Das ist die ursprüngliche Bedeutung des Begriffs, wie der erste Satz in dem von Köbis verlinkten Wiki-Artikel belegt. Diesem ersten Satz stimme ich zu. Deshalb fällt es mir auch schwer, einen Mann wie Caesar als "Warlord" zu betrachten. Caesar war einer der höchsten Repräsentanten des "römischen Staates" und er hat die inneren Mechanismen dieses Staates genutzt, um seine Macht zu mehren. Er hat im Wesentlichen nichts anderes getan als seine (politischen) Widersacher. Er war nur erfolgreicher.

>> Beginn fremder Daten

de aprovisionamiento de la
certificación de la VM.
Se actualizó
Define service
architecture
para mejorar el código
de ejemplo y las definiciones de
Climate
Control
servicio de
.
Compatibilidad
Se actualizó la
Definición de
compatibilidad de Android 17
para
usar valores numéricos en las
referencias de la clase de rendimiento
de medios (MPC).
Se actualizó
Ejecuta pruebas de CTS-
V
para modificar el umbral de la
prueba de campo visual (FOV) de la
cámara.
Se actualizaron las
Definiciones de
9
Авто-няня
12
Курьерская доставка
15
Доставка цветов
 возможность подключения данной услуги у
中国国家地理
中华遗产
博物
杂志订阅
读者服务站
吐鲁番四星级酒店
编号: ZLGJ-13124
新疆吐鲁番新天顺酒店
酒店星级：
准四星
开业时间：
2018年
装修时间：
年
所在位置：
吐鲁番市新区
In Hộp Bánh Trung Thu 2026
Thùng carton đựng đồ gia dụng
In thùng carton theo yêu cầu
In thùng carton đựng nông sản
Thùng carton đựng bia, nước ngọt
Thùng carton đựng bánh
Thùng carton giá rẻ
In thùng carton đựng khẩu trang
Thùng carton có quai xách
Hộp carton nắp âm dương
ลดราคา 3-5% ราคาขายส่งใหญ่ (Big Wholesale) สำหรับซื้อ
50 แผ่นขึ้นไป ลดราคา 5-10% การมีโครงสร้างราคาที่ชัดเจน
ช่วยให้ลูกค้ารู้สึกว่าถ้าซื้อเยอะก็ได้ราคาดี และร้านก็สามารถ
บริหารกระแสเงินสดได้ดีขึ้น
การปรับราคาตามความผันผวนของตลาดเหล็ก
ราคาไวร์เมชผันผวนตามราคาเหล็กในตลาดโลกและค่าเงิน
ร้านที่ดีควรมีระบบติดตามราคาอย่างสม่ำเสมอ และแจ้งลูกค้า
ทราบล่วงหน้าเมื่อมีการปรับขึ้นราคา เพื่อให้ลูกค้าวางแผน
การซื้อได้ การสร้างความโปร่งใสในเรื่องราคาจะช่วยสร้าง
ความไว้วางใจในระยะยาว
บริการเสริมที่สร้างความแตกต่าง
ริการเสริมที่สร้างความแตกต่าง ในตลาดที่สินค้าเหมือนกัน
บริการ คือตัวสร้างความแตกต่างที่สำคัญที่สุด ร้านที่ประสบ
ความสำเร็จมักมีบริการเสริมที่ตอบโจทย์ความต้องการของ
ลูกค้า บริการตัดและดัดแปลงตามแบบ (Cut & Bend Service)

Ein "Warlord" ist demgegenüber jemand, der nicht innere Strukturen und Machtmechanismen eines Staates nutzt, sondern sich stattdessen bewusst außerhalb dieser Strukturen stellt. Jemand, der sich eigene Gesetze gibt und der diesen selbstdefinierten Gesetzen mittels militärischer Gewalt Geltung verschafft. Also nicht jemand wie Caesar, sondern eher jemand wie der Boss einer Rockerbande.
Das funktioniert nur in "failed states" (z.B. Somalia) oder in Regionen, in denen es nie eine einigermaßen organisierte staatliche Gewalt gab (z.B. Jemen).
Aus den genannten Gründen fällt es mir auch schwer, "Adel" als "Warlord-schaft" zu betrachten. In den Zeiten, da es in Europa einen organisierten und strukturierten "Adel" gab, stand dieser Adel nicht außerhalb der "staatlichen" Ordnungsstrukturen. Vielmehr war er integraler Bestandteil dieser Ordnungsstrukturen. Stichwort: Feudale Gesellschaft. Der Adel war nicht die Ausnahme sondern das Prinzip. Jedenfalls in Europa! Ob das in anderen Weltgegenden prinzipiell ähnlich ablief, müssten Leute beantworten, die sich mit vergleichender Kulturwissenschaft auskennen. Mir fehlt dafür die Grundlage. Ich kann nur aufgrund "statistisch nicht relevanter" Informationen sagen: Meiner Ansicht nach ist die Entwicklung in Europa nicht typisch und schon gar nicht naturgesetzlich. Mein einziger Beleg: Es gibt überall in der Welt Gesellschaften, die stabil existieren, ohne jemals einen organisierten Adel gekannt zu haben.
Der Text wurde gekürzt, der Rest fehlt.